Ancien responsable du numérique aux Echos, aujourd’hui chercheur associé à l’université de Stanford, Frédéric Filloux travaille lui aussi sur un projet de deep learning, mettant l’intelligence artificielle au service de la qualité éditoriale. Derrière Deepnews.ai, plusieurs dizaines de critères, pondérés par 25 millions de paramètres, qui lui permettent de définir la qualité d’un article, avec «un taux d’exactitude de 91%». «Nous sommes aujourd’hui dans un système où il n’y a aucune corrélation entre le coût de production d’un article et sa valeur commerciale attendue. Quel que soit le niveau de profondeur ou d’enquête d’un article, le prix de la publicité vendue reste le même. Je suis convaincu que l’intégration d’une notion qualitative serait bénéfique pour le marché de la publicité digitale», estime Frédéric Filloux.

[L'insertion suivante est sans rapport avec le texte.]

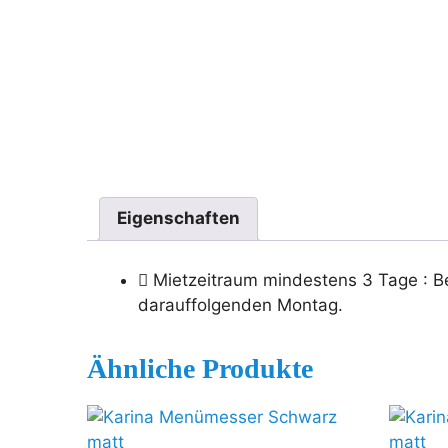
Eigenschaften
Mietzeitraum mindestens 3 Tage
: B
darauffolgenden Montag.
Ähnliche Produkte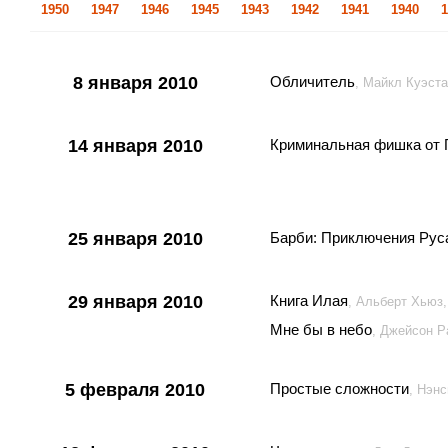
1950
1947
1946
1945
1943
1942
1941
1940
1
8 января 2010
Обличитель
, Майкл Куэст
14 января 2010
Криминальная фишка от 
25 января 2010
Барби: Приключения Рус
29 января 2010
Книга Илая
, Альберт Хьюз
Мне бы в небо
, Джейсон 
5 февраля 2010
Простые сложности
, Нэн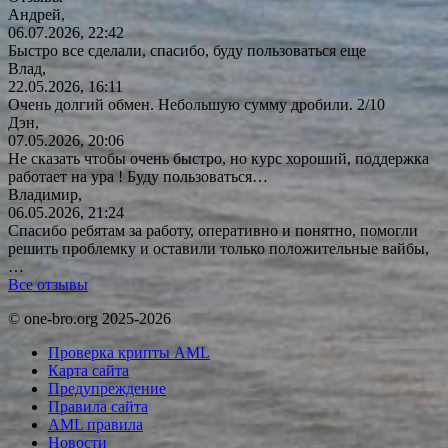
Андрей,
06.07.2026, 22:42
Быстро все сделали, спасибо, буду пользоваться еще
Влад,
22.05.2026, 16:11
Очень долгий обмен. Небольшую сумму дробили. 2/10
Дэн,
07.05.2026, 20:06
Не сказать чтобы очень быстро, но курс хороший, поддержка
работает на ура ! Буду
пользоваться…
Владимир,
06.05.2026, 21:24
Спасибо ребятам за работу, оперативно и понятно, помогли
решить проблемку и оставили только положительные вайбы,
…
Все отзывы
© one-bro.org 2025-2026
Проверка крипты AML
Карта сайта
Предупреждение
Правила сайта
AML правила
Новости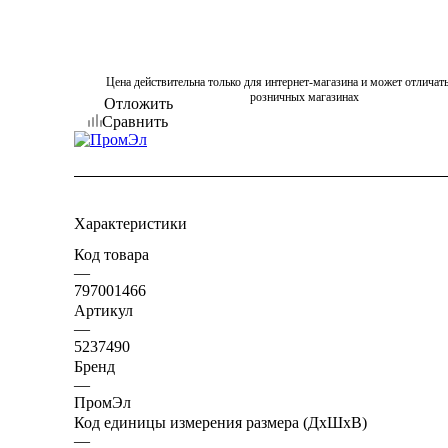
Цена действительна только для интернет-магазина и может отличать
розничных магазинах
Отложить
Сравнить
Характеристики
Код товара
—
797001466
Артикул
—
5237490
Бренд
—
ПромЭл
Код единицы измерения размера (ДхШхВ)
—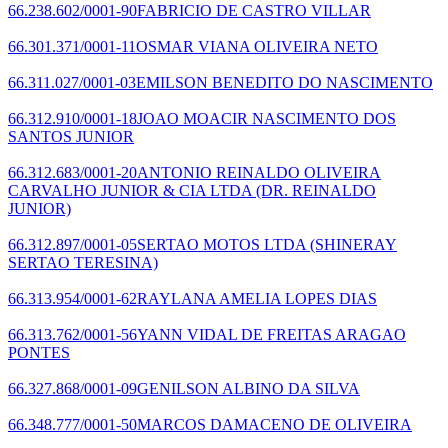
66.238.602/0001-90
FABRICIO DE CASTRO VILLAR
66.301.371/0001-11
OSMAR VIANA OLIVEIRA NETO
66.311.027/0001-03
EMILSON BENEDITO DO NASCIMENTO
66.312.910/0001-18
JOAO MOACIR NASCIMENTO DOS
SANTOS JUNIOR
66.312.683/0001-20
ANTONIO REINALDO OLIVEIRA
CARVALHO JUNIOR & CIA LTDA
(DR. REINALDO
JUNIOR)
66.312.897/0001-05
SERTAO MOTOS LTDA
(SHINERAY
SERTAO TERESINA)
66.313.954/0001-62
RAYLANA AMELIA LOPES DIAS
66.313.762/0001-56
YANN VIDAL DE FREITAS ARAGAO
PONTES
66.327.868/0001-09
GENILSON ALBINO DA SILVA
66.348.777/0001-50
MARCOS DAMACENO DE OLIVEIRA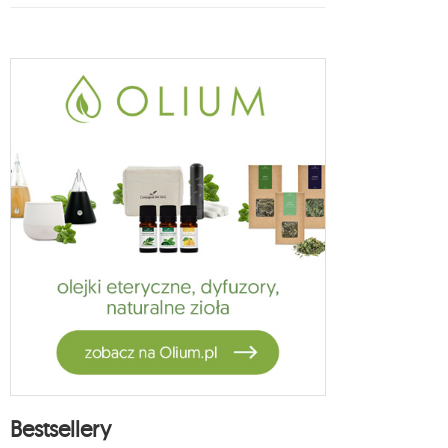
Bestsellery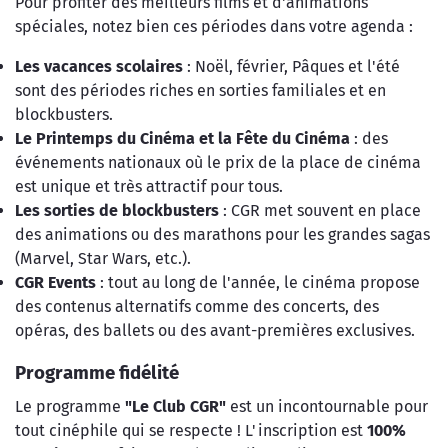
Pour profiter des meilleurs films et d'animations
spéciales, notez bien ces périodes dans votre agenda :
Les vacances scolaires
: Noël, février, Pâques et l'été
sont des périodes riches en sorties familiales et en
blockbusters.
Le Printemps du Cinéma et la Fête du Cinéma
: des
événements nationaux où le prix de la place de cinéma
est unique et très attractif pour tous.
Les sorties de blockbusters
: CGR met souvent en place
des animations ou des marathons pour les grandes sagas
(Marvel, Star Wars, etc.).
CGR Events
: tout au long de l'année, le cinéma propose
des contenus alternatifs comme des concerts, des
opéras, des ballets ou des avant-premières exclusives.
Programme fidélité
Le programme
"Le Club CGR"
est un incontournable pour
tout cinéphile qui se respecte ! L'inscription est
100%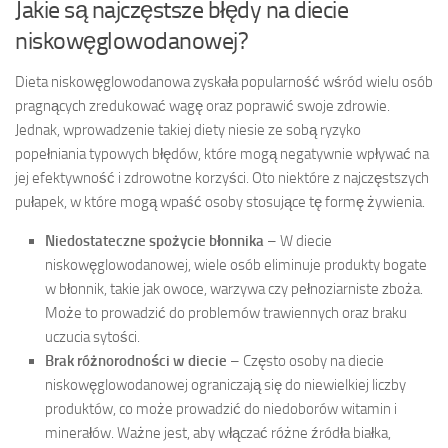
Jakie są najczęstsze błędy na diecie
niskowęglowodanowej?
Dieta niskowęglowodanowa zyskała popularność wśród wielu osób
pragnących zredukować wagę oraz poprawić swoje zdrowie.
Jednak, wprowadzenie takiej diety niesie ze sobą ryzyko
popełniania typowych błędów, które mogą negatywnie wpływać na
jej efektywność i zdrowotne korzyści. Oto niektóre z najczęstszych
pułapek, w które mogą wpaść osoby stosujące tę formę żywienia.
Niedostateczne spożycie błonnika
– W diecie
niskowęglowodanowej, wiele osób eliminuje produkty bogate
w błonnik, takie jak owoce, warzywa czy pełnoziarniste zboża.
Może to prowadzić do problemów trawiennych oraz braku
uczucia sytości.
Brak różnorodności w diecie
– Często osoby na diecie
niskowęglowodanowej ograniczają się do niewielkiej liczby
produktów, co może prowadzić do niedoborów witamin i
minerałów. Ważne jest, aby włączać różne źródła białka,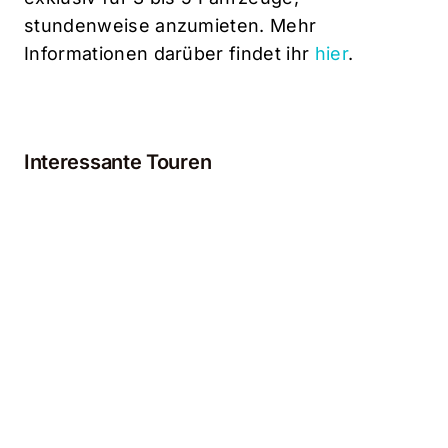
stundenweise anzumieten. Mehr
Informationen darüber findet ihr
hier
.
Interessante Touren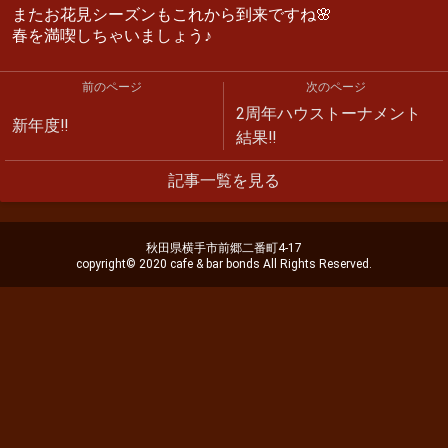
またお花見シーズンもこれから到来ですね🌸
春を満喫しちゃいましょう♪
前のページ
次のページ
2周年ハウストーナメント
新年度‼︎
結果‼︎
記事一覧を見る
秋田県横手市前郷二番町4-17
copyright© 2020 cafe & bar bonds All Rights Reserved.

L’intelligence artificielle peut aussi aider les journalistes à faire leur travail au quotidien. C’est ainsi que 20 Minutes intègrera dans la prochaine version de son outil de publication, prévu au plus tard début 2019, des fonctionnalités intelligentes qui suggèreront par exemple au journaliste des mots-clés et des articles à associer à son article, des photos pour l’illustrer et même un titre “Google-friendly”. À lui ensuite d’accepter ces suggestions ou pas. «L’IA est là pour faire gagner du temps aux journalistes», argue Winoc Coppens.

 

Boîtes noires

À Nice-Matin, d’autres outils intelligents ont été utilisés pour personnaliser les articles proposés aux lecteurs, en fonction de leur profil et de leurs centres d’intérêt. Face à une base de données titanesque, l’IA peut également aider les journalistes à identifier ce qui mériterait un article. «Combinée à l’émergence de l’open data, l’arrivée de l’IA représente une formidable opportunité pour les journalistes, qui passeront ainsi moins de temps à éplucher des données», note Damien Allemand, responsable digital du groupe Nice-Matin. «La crainte d’avoir affaire à des boîtes noires peut être un frein au développement de l’IA dans les médias», tempère Frédéric Filloux. Pour gagner la confiance, l’IA devra faire ses preuves. Plus encore qu’un journaliste ordinaire.